Column | How Biden is limiting online privacy even further than Trump

When Biden succeeded Trump, he not only threw out the so-called Muslim ban (which prohibited entry from Muslim-majority countries), he also announced that he would look critically at another element of Trump’sextreme fat‘-policy. Namely, the stipulation that nearly 15 million incoming foreigners should use their social media handles must state on their visa application. Everything from the past five years, from twenty platforms – including Facebook, Twitter and YouTube.

This spring it became clear that the Biden administration has, shall we say, changed its mind. The proposal now on the table expands the social media dragnet by an additional 15 million travelers, this time for people flying on an ESTA. This is a simplified travel permit, used by almost all Europeans traveling to the US. For the time being, it is optional to share your Twitter or Instagram account with the US, but that will become mandatory if it is up to Biden. Lying risks “serious consequences.”

I spoke to two lawyers at the Knight First Amendment Institute in New York. Anna Diakun and Carrie DeCell find the steady expansion of the surveillance state under Biden deeply concerning. Diakun fears a negative effect on freedom of expression: that people (for example activists) self-censor online for fear of not being allowed to enter the country. Where they might want to apply for asylum. And what if countries like Iran or Russia carry out cyber attacks on the US in order to extract this data from them?

The institute Diakun and DeCell work for, which specializes in law and freedom of expression, filed an official request this summer to inspect Biden’s proposal. Because why is he expanding surveillance instead of reducing it, as he had suggested? What is the justification? What effectiveness does the government claim in this expansion of violating the privacy of millions of people? Preventing attacks? The only justification now in the proposal: the policy “will improve the vetting process and help confirm travelers’ identities.” Apparently a passport is not enough for that.
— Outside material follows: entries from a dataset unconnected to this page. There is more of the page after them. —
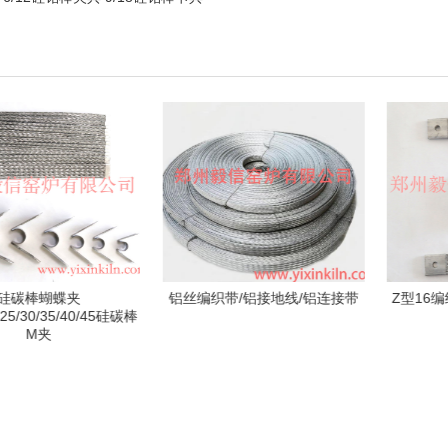
带/铝接地线/铝连接带
Z型16编织带/铝编织带Z型夹头
硅钼棒夹具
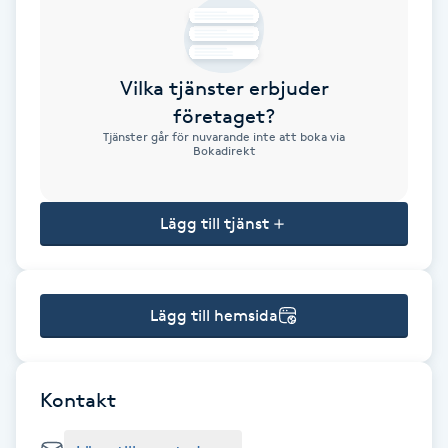
Brynformning
Vilka tjänster erbjuder
Brynfärgning
företaget?
Tjänster går för nuvarande inte att boka via
Brynplockning
Bokadirekt
Bröllopsuppsättning
Lägg till tjänst
C
Celluliter
Lägg till hemsida
Coachning
Color correction
Kontakt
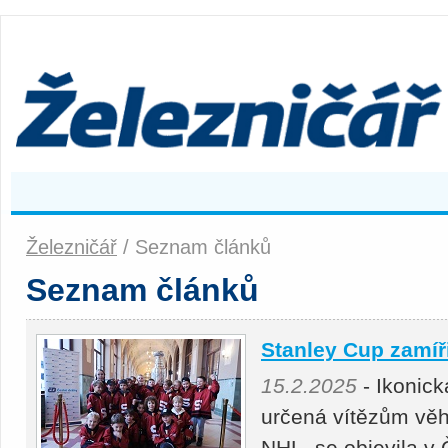
Železničář
/ Seznam článků
Seznam článků
Stanley Cup zamíř
15.2.2025
- Ikonick
určená vítězům vě
NHL, se objevila v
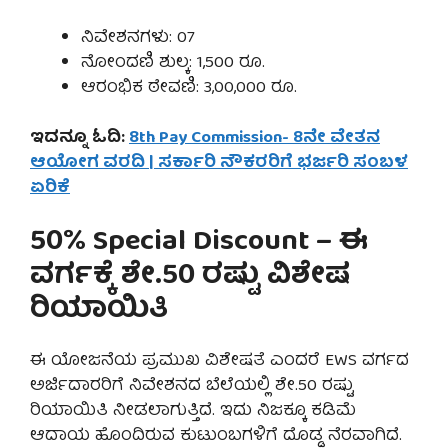
ನಿವೇಶನಗಳು: 07
ನೋಂದಣಿ ಶುಲ್ಕ: 1,500 ರೂ.
ಆರಂಭಿಕ ಠೇವಣಿ: 3,00,000 ರೂ.
ಇದನ್ನೂ ಓದಿ:
8th Pay Commission- 8ನೇ ವೇತನ
ಆಯೋಗ ವರದಿ | ಸರ್ಕಾರಿ ನೌಕರರಿಗೆ ಭರ್ಜರಿ ಸಂಬಳ
ಏರಿಕೆ
50% Special Discount – ಈ
ವರ್ಗಕ್ಕೆ ಶೇ.50 ರಷ್ಟು ವಿಶೇಷ
ರಿಯಾಯಿತಿ
ಈ ಯೋಜನೆಯ ಪ್ರಮುಖ ವಿಶೇಷತೆ ಎಂದರೆ EWS ವರ್ಗದ
ಅರ್ಜಿದಾರರಿಗೆ ನಿವೇಶನದ ಬೆಲೆಯಲ್ಲಿ ಶೇ.50 ರಷ್ಟು
ರಿಯಾಯಿತಿ ನೀಡಲಾಗುತ್ತಿದೆ. ಇದು ನಿಜಕ್ಕೂ ಕಡಿಮೆ
ಆದಾಯ ಹೊಂದಿರುವ ಕುಟುಂಬಗಳಿಗೆ ದೊಡ್ಡ ನೆರವಾಗಿದೆ.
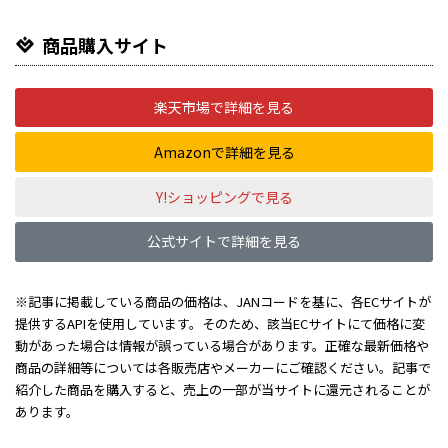
商品購入サイト
楽天市場で詳細を見る
Amazonで詳細を見る
Y!ショッピングで見る
公式サイトで詳細を見る
※記事に掲載している商品の価格は、JANコードを基に、各ECサイトが
提供するAPIを使用しています。そのため、該当ECサイトにて価格に変
動があった場合は情報が誤っている場合があります。正確な最新価格や
商品の詳細等については各販売店やメーカーにご確認ください。記事で
紹介した商品を購入すると、売上の一部が当サイトに還元されることが
あります。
In August, the answer to the lawyers’ request fell on the mat: application rejected. The avenues of US security policy – ​​Democratic or Republican – are unfathomable. On purpose, as it turns out.

Via Zoom I speak to Frederik Zuiderveen Borgesius, professor of ICT & Law (Radboud). Is the Netherlands considering such a policy? “Luckily not.” Europe takes privacy more seriously than the US, where it is enshrined in treaties. In the US, the Fourth Amendment remains with the Constitution, which mainly deals with unreasonable searches. Is there anything that the Netherlands or the EU can do against privacy violations by incoming Europeans? “I don’t give that much chance of success, you still have to accept each other’s national law and policy.”

Zuiderveen Borgesius joins the American lawyers: if the US implements this, there is a good chance that other countries will follow. “It normalizes creepy surveillance.”

Madeleijn van den Nieuwenhuizen writes here every other week.